Further, the voltage conversion assembly 70 further includes a second voltage conversion chip U3; the second voltage conversion chip U3 has a power supply pin IN2 and an output pin OUT2. Specifically, IN practical application, the second voltage conversion chip U3 steps down the 3.3V power supply voltage received by the power supply pin IN2 to the 2.5V driving voltage LDVCC, outputs the voltage through the output pin OUT2, and outputs the voltage to the dual MIPI output screen interface DSI (the second interface module 40) after passing through the second resistor R2, so that the dual MIPI output screen interface DSI (the second interface module 40) outputs the 2.5V driving voltage LDVCC to the driving circuit of the display screen OLED to supply power to the driving circuit of the display screen OLED.

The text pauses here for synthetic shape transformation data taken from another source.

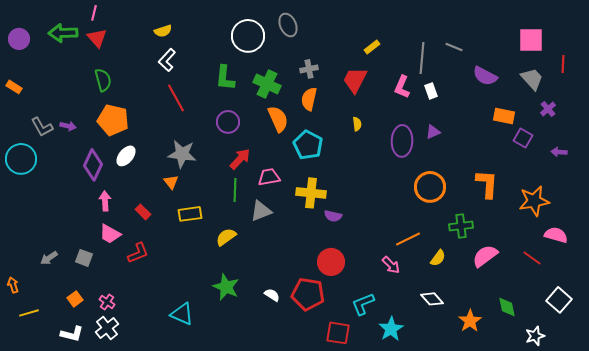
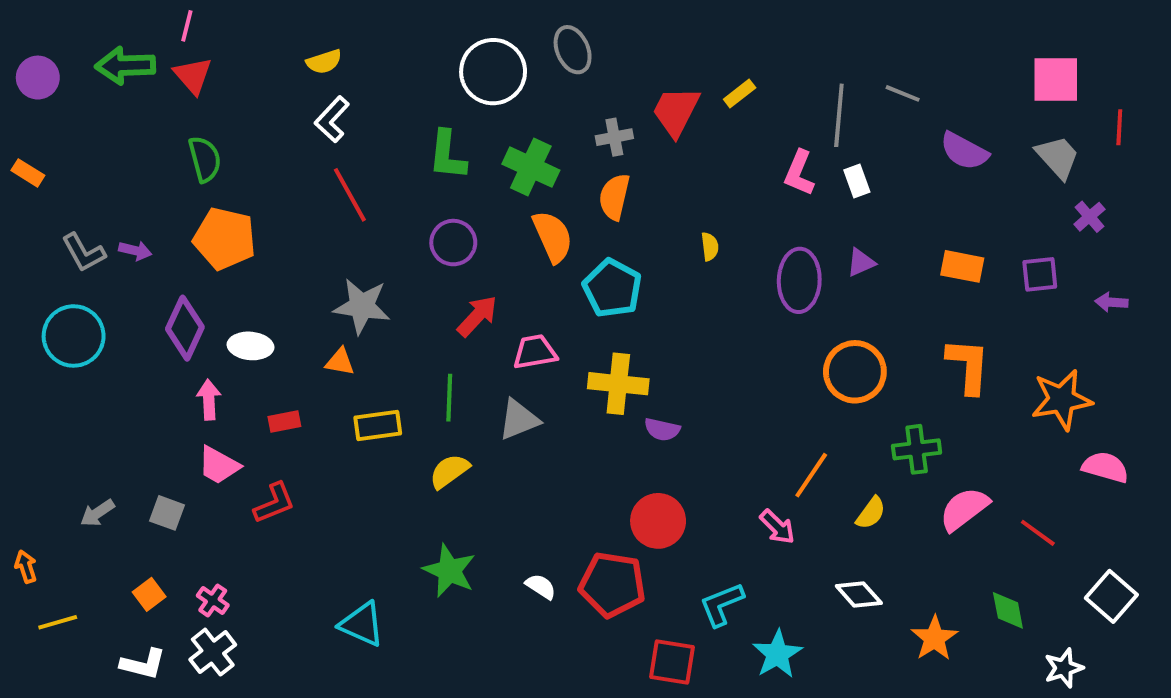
red trapezoid: (355, 80) -> (676, 111), moved
orange rectangle: (504, 116) -> (962, 266), moved
purple square: (523, 138) -> (1040, 274), turned -36
white ellipse: (126, 156) -> (251, 346), moved, turned 55
cyan circle: (21, 159) -> (74, 336), moved
orange triangle: (171, 182) -> (340, 362), turned -42
green line: (235, 190) -> (449, 398), moved
red rectangle: (143, 212) -> (284, 421), turned -56
orange line: (408, 239) -> (811, 475), turned -30
red line: (532, 258) -> (1038, 533), moved

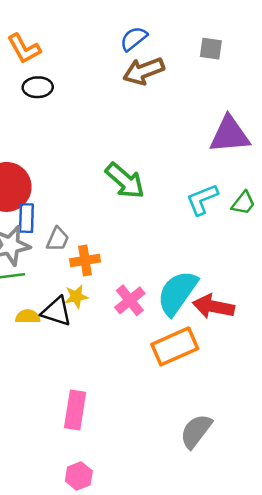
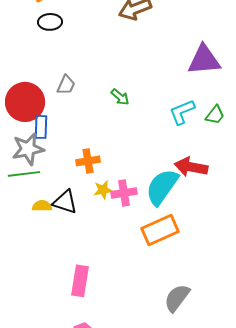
green arrow: (125, 181) -> (120, 97), size x0.6
gray trapezoid: (58, 239) -> (66, 85), moved
yellow star: (76, 297) -> (103, 190), moved
pink cross: (130, 300) -> (124, 193), turned 30
red arrow: (213, 307) -> (191, 167), moved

Further, the voltage conversion assembly 70 further includes a third voltage conversion chip U4; the third voltage conversion chip U4 has a power supply pin IN3 and an output pin OUT3. Specifically, in practical application, the 3.3V power supply voltage received by the power supply pin of the third voltage conversion chip U4 is reduced to 1.8V interface voltage VDDI, and is output through the output pin OUT3, and then is output to the dual MIPI output screen interface DSI (the second interface module 40) through the third resistor R3, so that the dual MIPI output screen interface DSI (the second interface module 40) of the display screen OLED is powered.

In this embodiment, the MIPI transmission circuit board further includes a conversion socket;

the conversion socket is arranged between the second interface module 40 and the external display screen 50;

the conversion socket is used for making the second interface module 40 compatible with the external display screen 50.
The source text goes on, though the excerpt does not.